Thanks for the catch Alin. 50 dkp- for the proofreader (me)
As the product manager at a peer of EngineYard in Brazil, I'm really curious if processor power really is that important for you guys. In your environment, do you guys see your hosts consuming all the CPU to the point where it impacts performance?
Although I also manage a virtualization-based product, I'm with Google on this one as I don't believe that virtualization is the answer. I think it's a necessary evil. Operating Systems *as we know them today* must die. They are a landfill of leftover junk from a 35+ year operating systems feature arms race. Cloud Computing started in the 60s and the minicomputer took us on a 35-year detour (albeit a necessary detour), that we are only now returning from.
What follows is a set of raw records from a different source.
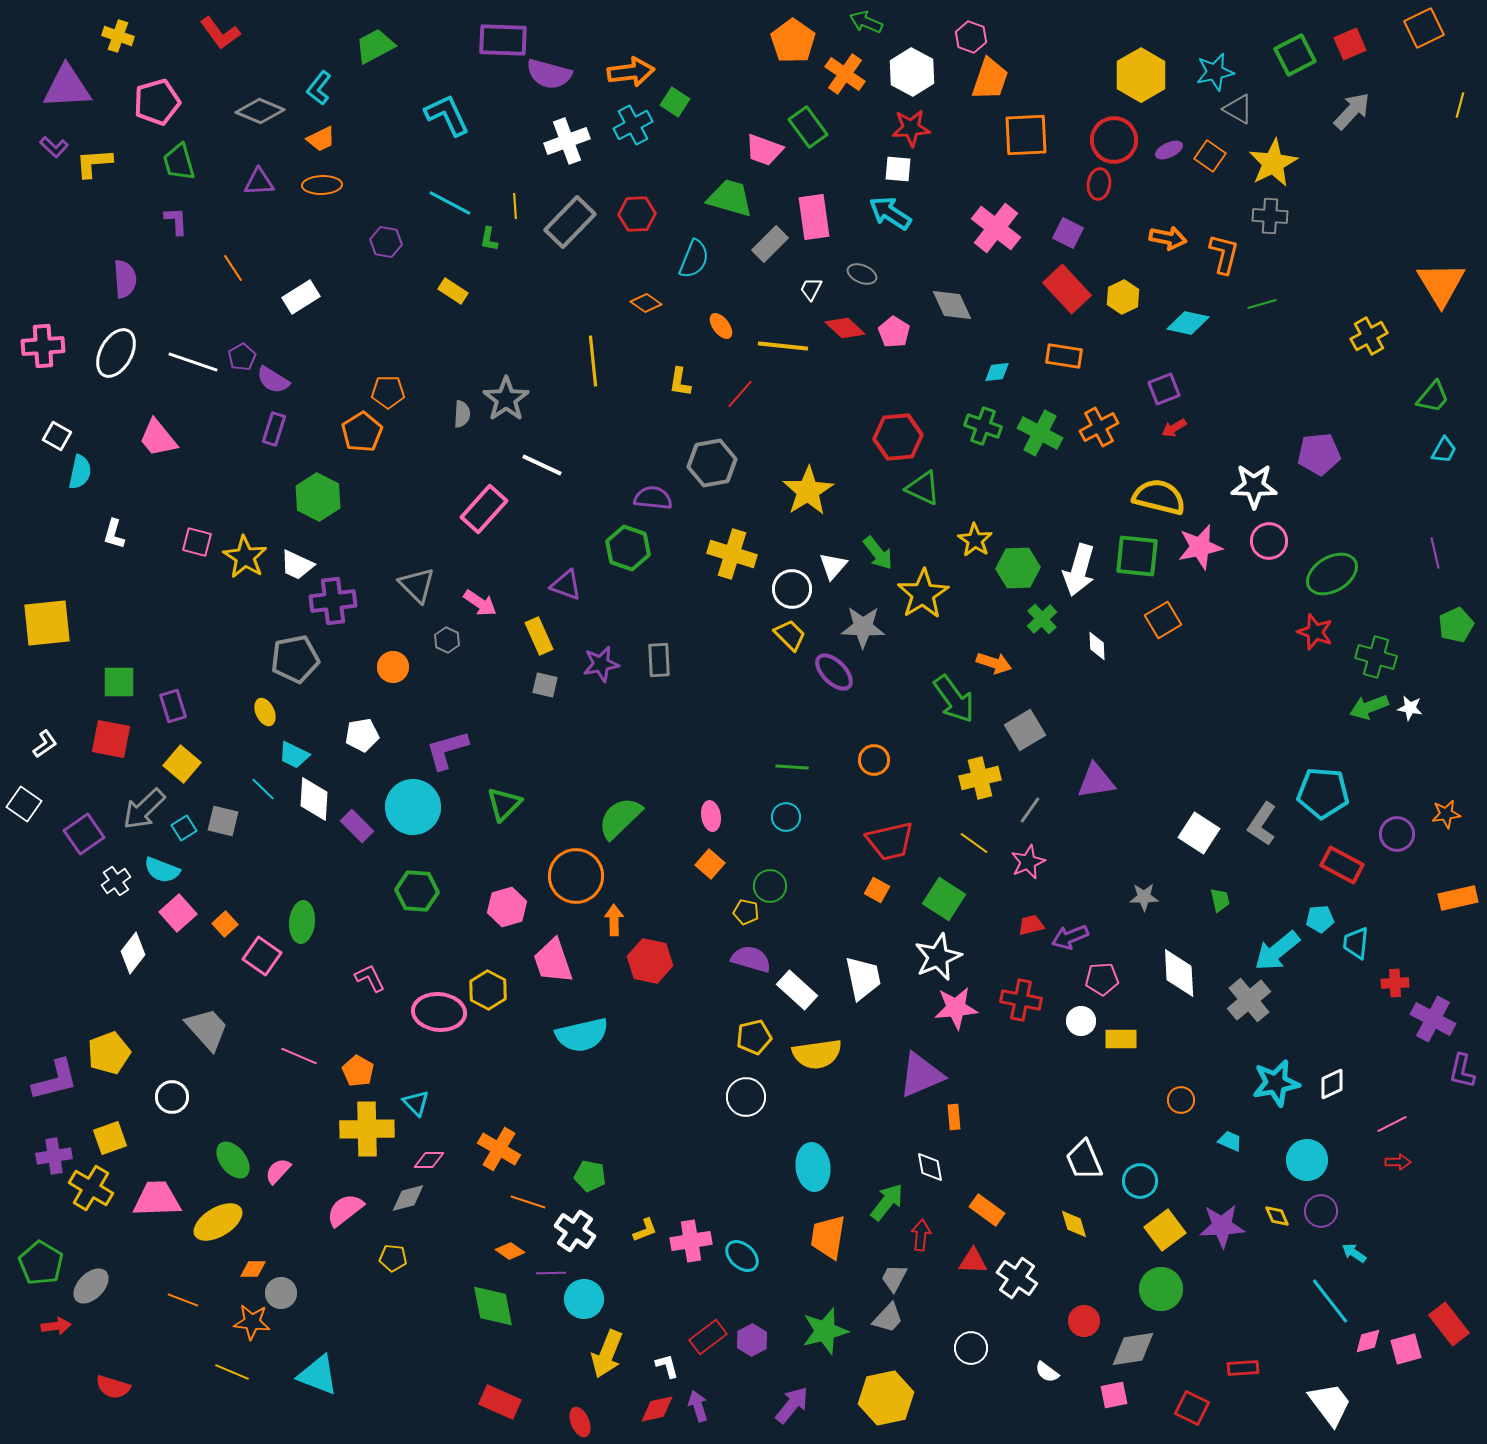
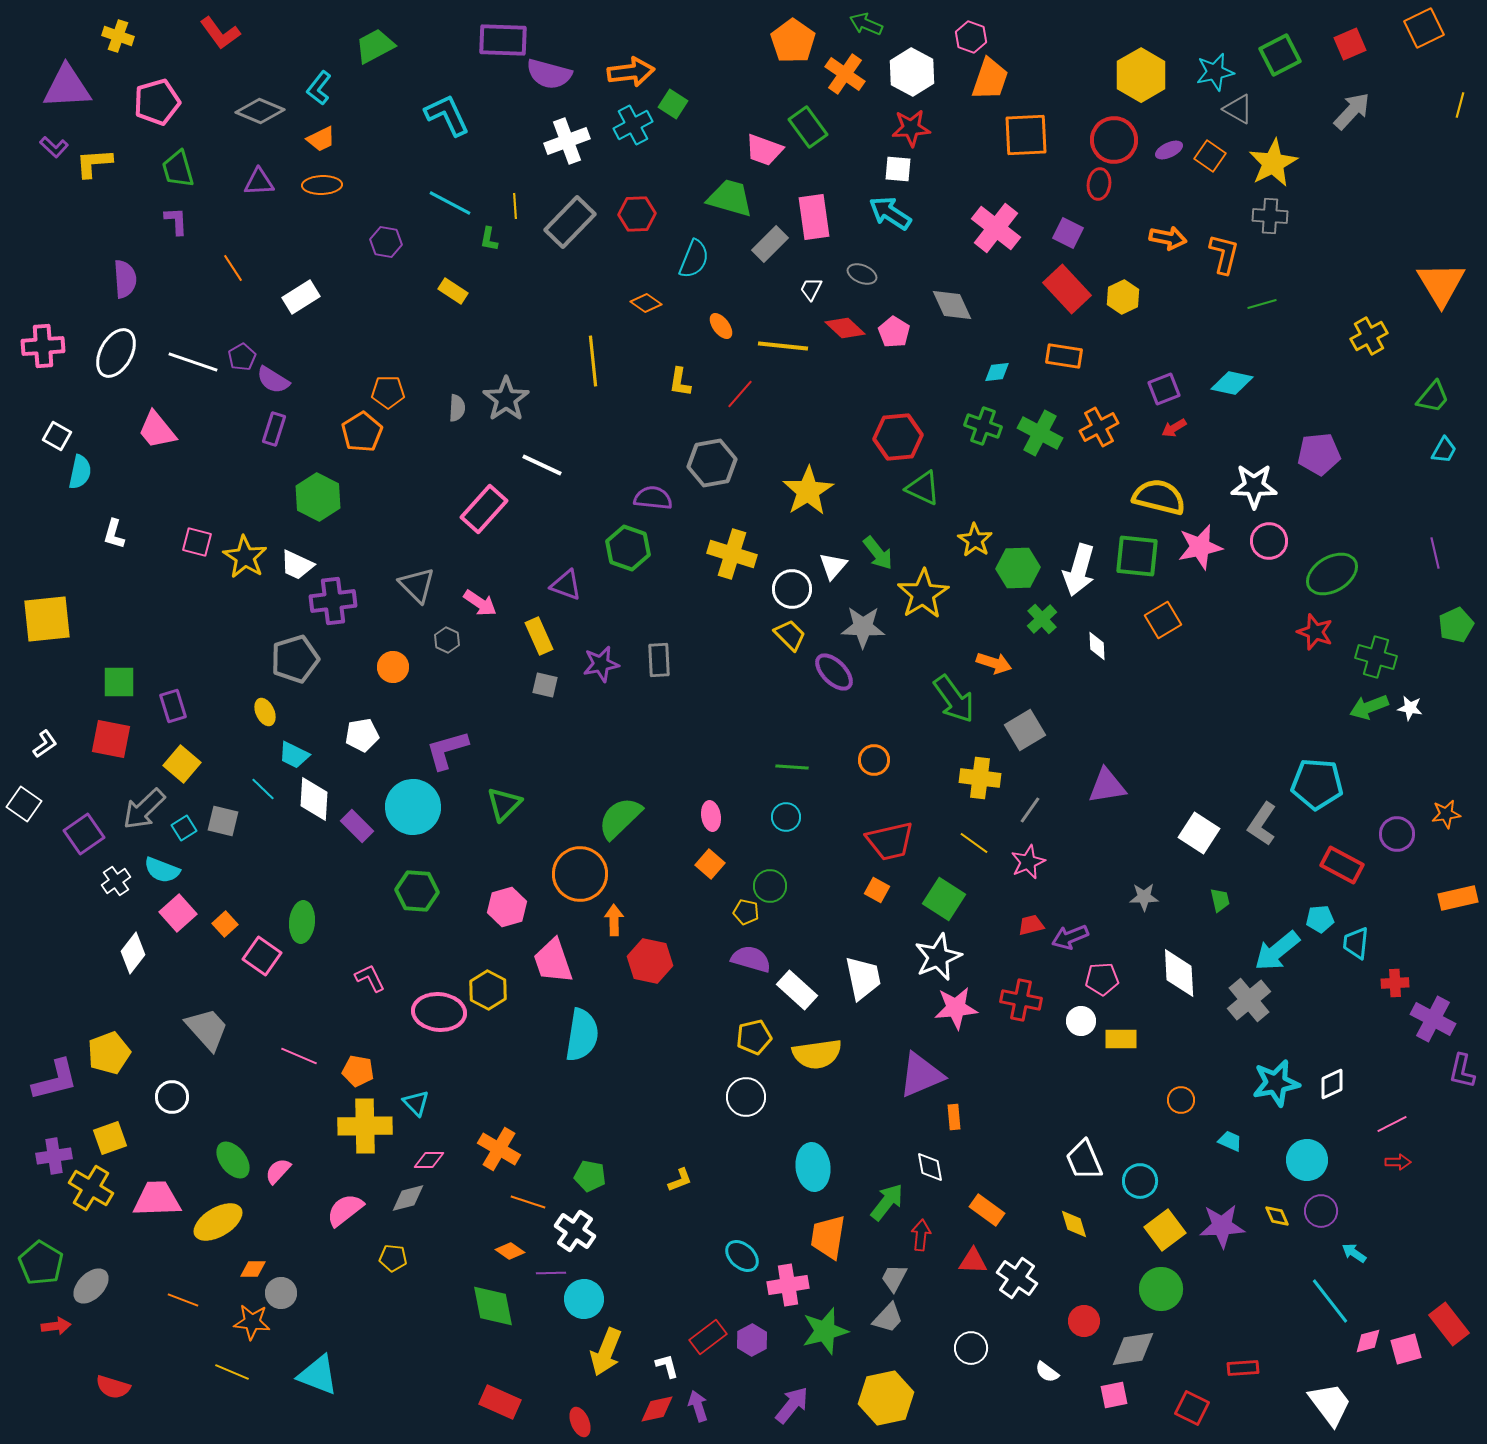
green arrow at (866, 22): moved 2 px down
green square at (1295, 55): moved 15 px left
green square at (675, 102): moved 2 px left, 2 px down
green trapezoid at (179, 162): moved 1 px left, 7 px down
cyan diamond at (1188, 323): moved 44 px right, 60 px down
gray semicircle at (462, 414): moved 5 px left, 6 px up
pink trapezoid at (158, 438): moved 1 px left, 8 px up
yellow square at (47, 623): moved 4 px up
gray pentagon at (295, 659): rotated 6 degrees counterclockwise
yellow cross at (980, 778): rotated 21 degrees clockwise
purple triangle at (1096, 781): moved 11 px right, 5 px down
cyan pentagon at (1323, 793): moved 6 px left, 9 px up
orange circle at (576, 876): moved 4 px right, 2 px up
cyan semicircle at (582, 1035): rotated 68 degrees counterclockwise
orange pentagon at (358, 1071): rotated 20 degrees counterclockwise
yellow cross at (367, 1129): moved 2 px left, 3 px up
yellow L-shape at (645, 1230): moved 35 px right, 50 px up
pink cross at (691, 1241): moved 97 px right, 44 px down
yellow arrow at (607, 1354): moved 1 px left, 2 px up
We don't need more processor power. Instead we need more parallelization and more applications that move the instructions to the data, instead of trying to bring the data to the instructions. That's why I think that Google has the right idea with AppEngine. That's why we have MapReduce/Hadoop.
Anyone that is working with the cloud should familiarize themselves with the Von Neumann Bottleneck (http://www.stanford.edu/class/cs242/readings/back... and understand that CPU cycles nowadays are effectively free. The only exception I see are HPC applications that are calculation intensive, but these are the exception, not the rule.
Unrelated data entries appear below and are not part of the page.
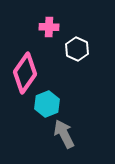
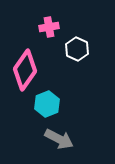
pink cross: rotated 12 degrees counterclockwise
pink diamond: moved 3 px up
gray arrow: moved 5 px left, 5 px down; rotated 144 degrees clockwise
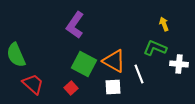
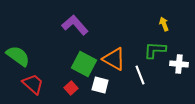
purple L-shape: rotated 104 degrees clockwise
green L-shape: moved 2 px down; rotated 20 degrees counterclockwise
green semicircle: moved 2 px right, 1 px down; rotated 150 degrees clockwise
orange triangle: moved 2 px up
white line: moved 1 px right, 1 px down
white square: moved 13 px left, 2 px up; rotated 18 degrees clockwise
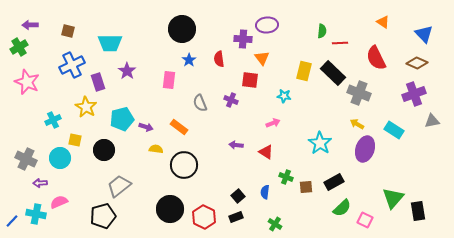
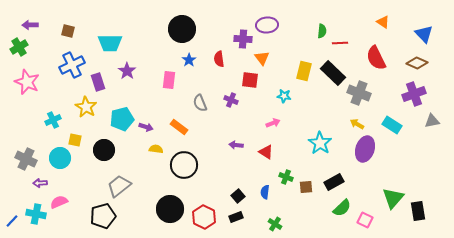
cyan rectangle at (394, 130): moved 2 px left, 5 px up
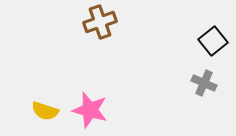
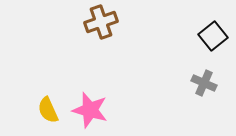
brown cross: moved 1 px right
black square: moved 5 px up
yellow semicircle: moved 3 px right, 1 px up; rotated 48 degrees clockwise
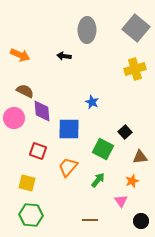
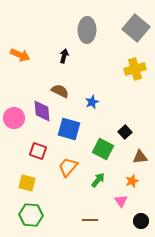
black arrow: rotated 96 degrees clockwise
brown semicircle: moved 35 px right
blue star: rotated 24 degrees clockwise
blue square: rotated 15 degrees clockwise
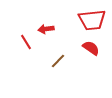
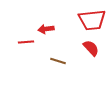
red line: rotated 63 degrees counterclockwise
red semicircle: rotated 12 degrees clockwise
brown line: rotated 63 degrees clockwise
I wouldn't even go as far as to say that the 70s are archeology as another poster mentioned. A lot of the problems we encounter today were solved in the 60s and 70s, but we've forgotten those lessons learned. That John Backus article I linked to is from 1977.
We also need more functional languages designed for parallelization and we need to start teaching teaching CS students them so that they stop using "word-at-a-time" approaches to solving problems.
One of the biggest problems with virtualization is that we are permitting OS systems to persist. The OS was designed to own the hardware and manage the hardware. Does't the hypervisor do that as well? Why do we need two pieces of software to manage memory? When the OS starts up, it automatically assumes it owns all the memory given to it and other than some awkward workarounds, there is no way to take that memory back and make it available to other programs in other VMs. If Eiji Toyoda investigated how IaaS clouds work today, he would certainly use to Japanese word "muda" (waste) to describe what we are doing.
The OS today, is nothing more than a very expensive runtime, and it is virtualization that is promoting the persistence of this waste. Market demand is the reason we have virtualization. Virtualization doesn't exist because it's the best technical solution.
Everyone working in the cloud needs to understanding that "all this amazing architectural work" being done to get the most performance are simply workarounds to a CS bottleneck that has been with us for over 50 years.
Well I think your sentiments can be characterized sort of as "if we only wrote everything in LISP and Haskell and ran it on a mainframe, we'd be in better shape". True, but sort of beside the point. As Joyce wrote, "History is a nightmare from which I am trying to awake". But in the real world, history has given us a stock of human and physical capital that represents the slow and lately, more rapid accumulation of knowledge and energy. In software, it means that whatever solution we move to, has to leverage the last 35 years of software investment that companies have in-house doing useful work. For many pieces of software — there is no source code, or it's proprietary binaries with a defunct provider or the code is so impenetrable that no-one can figure it out. Virtualization is a lowest common denominator solution that can put even the worst piece of historical software garbage into a nice container with management dials and levers with guaranteed isolation enforced by hardware. That's why it works, but yes, it ain't pretty.